One of the most memorable things Saltzman absorbed during his conversations and life-changing stay with The Beatles was George Harrison's words: "Like we're The Beatles, after all, aren't we? We have all the money you could ever dream of. We have all the fame you could ever wish for. But it isn't love. It isn't health. It isn't peace inside, is it?"

Saltzman has been to India over 60 times. He led special tours of India in 2013 and 2014, and again in 2016 and 2018. In 2023 and 2026 his tours included both India and the Kingdom of Bhutan. Called "India with Paul Saltzman: A Fusion of Colour, Music & Soul", it shares his love of and favourite places in India and Bhutan. Included is how India impacted The Beatles, and led to the group's most creative musical period.

==Film and TV career==
Saltzman began his film and television career at the Canadian Broadcasting Corporation as a researcher, interviewer and on-air host, and then moved to the National Film Board of Canada. He assisted in the launch of a new film format as second-unit director and production manager of the first IMAX film, produced for the Osaka Expo '70. In 1972, he produced and directed his first film, a half-hour documentary on Bo Diddley.

In 1967 and again in 1972, Saltzman interviewed Buckminster Fuller on film.

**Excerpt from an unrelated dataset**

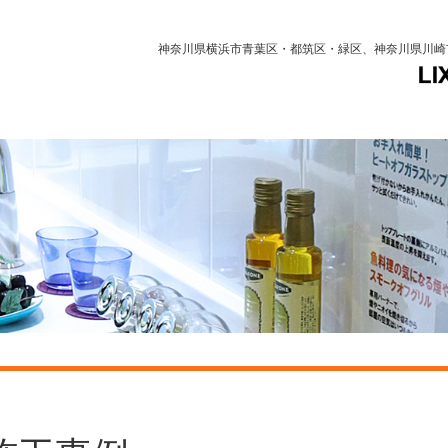
神奈川県横浜市青葉区・都筑区・緑区、神奈川県川崎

On this second occasion, Fuller told Saltzman "You changed my idea of the 60's generation. Before I met you, I thought it was a lost generation."

In 1973, Saltzman founded Sunrise Films Limited. He produced and directed documentaries for the next decade, including the award-winning series Spread Your Wings. His work included producing, directing, writing, editing, cinematography and sound recording. In 1983, he turned to drama, producing and directing the premiere of HBO's Family Playhouse and a special for American Playhouse. That year, he co-created and produced the family action-adventure television series Danger Bay; the hit CBC–Disney Channel series ran for six years and 123 episodes.

Since then he has produced television series such as My Secret Identity, Matrix and Max Glick, as well as miniseries and movies of the week. He co-produced the feature film Map of the Human Heart, an international epic directed by Vincent Ward, starring Jason Scott Lee, Anne Parillaud, Patrick Bergin, John Cusack and Jeanne Moreau. He also executive produced Martha, Ruth & Edie as well as Sam & Me, which received an Honorable Mention in competition for the Camera d'Or at the Cannes Film Festival.

In 2020, his feature documentary based on his experiences with the Beatles in India, 'Meeting the Beatles in India' was released.

Saltzman is a member of the Directors Guild of Canada and the Academy of Canadian Cinema and Television.